━━ Materials provided ━━
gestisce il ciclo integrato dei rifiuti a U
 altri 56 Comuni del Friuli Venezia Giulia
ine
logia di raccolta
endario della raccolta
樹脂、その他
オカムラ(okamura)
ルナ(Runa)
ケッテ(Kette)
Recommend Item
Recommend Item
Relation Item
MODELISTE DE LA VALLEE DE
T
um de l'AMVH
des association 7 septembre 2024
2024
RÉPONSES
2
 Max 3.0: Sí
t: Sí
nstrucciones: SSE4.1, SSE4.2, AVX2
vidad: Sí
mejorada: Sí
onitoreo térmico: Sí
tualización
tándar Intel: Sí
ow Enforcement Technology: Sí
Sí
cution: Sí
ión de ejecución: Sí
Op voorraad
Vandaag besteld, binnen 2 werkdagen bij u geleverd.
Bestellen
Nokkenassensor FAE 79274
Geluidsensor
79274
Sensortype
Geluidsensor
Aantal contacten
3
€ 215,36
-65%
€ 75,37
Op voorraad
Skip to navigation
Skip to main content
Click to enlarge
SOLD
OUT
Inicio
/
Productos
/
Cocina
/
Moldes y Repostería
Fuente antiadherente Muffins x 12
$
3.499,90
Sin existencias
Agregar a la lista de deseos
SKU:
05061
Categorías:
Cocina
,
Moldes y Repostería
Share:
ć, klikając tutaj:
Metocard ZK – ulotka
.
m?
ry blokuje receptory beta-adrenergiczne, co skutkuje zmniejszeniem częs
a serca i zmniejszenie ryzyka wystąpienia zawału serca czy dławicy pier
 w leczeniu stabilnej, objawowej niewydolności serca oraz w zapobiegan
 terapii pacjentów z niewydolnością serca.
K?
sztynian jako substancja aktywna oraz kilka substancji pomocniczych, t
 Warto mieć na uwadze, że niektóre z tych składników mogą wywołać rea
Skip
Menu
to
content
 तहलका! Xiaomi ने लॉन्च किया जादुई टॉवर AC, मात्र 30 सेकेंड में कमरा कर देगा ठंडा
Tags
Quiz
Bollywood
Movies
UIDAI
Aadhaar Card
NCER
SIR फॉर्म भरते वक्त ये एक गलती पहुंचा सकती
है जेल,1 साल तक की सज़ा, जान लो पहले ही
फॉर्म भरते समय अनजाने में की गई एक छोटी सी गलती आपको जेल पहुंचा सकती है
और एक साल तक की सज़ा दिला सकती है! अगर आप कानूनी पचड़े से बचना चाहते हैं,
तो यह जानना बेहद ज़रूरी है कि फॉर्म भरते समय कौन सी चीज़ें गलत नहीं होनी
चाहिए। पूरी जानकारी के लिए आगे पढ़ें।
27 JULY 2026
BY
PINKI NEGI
━━━
■ Task ■
Take the records above and copy them out exactly.

■ The completed task ■
gestisce il ciclo integrato dei rifiuti a U
 altri 56 Comuni del Friuli Venezia Giulia
ine
logia di raccolta
endario della raccolta
樹脂、その他
オカムラ(okamura)
ルナ(Runa)
ケッテ(Kette)
Recommend Item
Recommend Item
Relation Item
MODELISTE DE LA VALLEE DE
T
um de l'AMVH
des association 7 septembre 2024
2024
RÉPONSES
2
 Max 3.0: Sí
t: Sí
nstrucciones: SSE4.1, SSE4.2, AVX2
vidad: Sí
mejorada: Sí
onitoreo térmico: Sí
tualización
tándar Intel: Sí
ow Enforcement Technology: Sí
Sí
cution: Sí
ión de ejecución: Sí
Op voorraad
Vandaag besteld, binnen 2 werkdagen bij u geleverd.
Bestellen
Nokkenassensor FAE 79274
Geluidsensor
79274
Sensortype
Geluidsensor
Aantal contacten
3
€ 215,36
-65%
€ 75,37
Op voorraad
Skip to navigation
Skip to main content
Click to enlarge
SOLD
OUT
Inicio
/
Productos
/
Cocina
/
Moldes y Repostería
Fuente antiadherente Muffins x 12
$
3.499,90
Sin existencias
Agregar a la lista de deseos
SKU:
05061
Categorías:
Cocina
,
Moldes y Repostería
Share:
ć, klikając tutaj:
Metocard ZK – ulotka
.
m?
ry blokuje receptory beta-adrenergiczne, co skutkuje zmniejszeniem częs
a serca i zmniejszenie ryzyka wystąpienia zawału serca czy dławicy pier
 w leczeniu stabilnej, objawowej niewydolności serca oraz w zapobiegan
 terapii pacjentów z niewydolnością serca.
K?
sztynian jako substancja aktywna oraz kilka substancji pomocniczych, t
 Warto mieć na uwadze, że niektóre z tych składników mogą wywołać rea
Skip
Menu
to
content
 तहलका! Xiaomi ने लॉन्च किया जादुई टॉवर AC, मात्र 30 सेकेंड में कमरा कर देगा ठंडा
Tags
Quiz
Bollywood
Movies
UIDAI
Aadhaar Card
NCER
SIR फॉर्म भरते वक्त ये एक गलती पहुंचा सकती
है जेल,1 साल तक की सज़ा, जान लो पहले ही
फॉर्म भरते समय अनजाने में की गई एक छोटी सी गलती आपको जेल पहुंचा सकती है
और एक साल तक की सज़ा दिला सकती है! अगर आप कानूनी पचड़े से बचना चाहते हैं,
तो यह जानना बेहद ज़रूरी है कि फॉर्म भरते समय कौन सी चीज़ें गलत नहीं होनी
चाहिए। पूरी जानकारी के लिए आगे पढ़ें।
27 JULY 2026
BY
PINKI NEGI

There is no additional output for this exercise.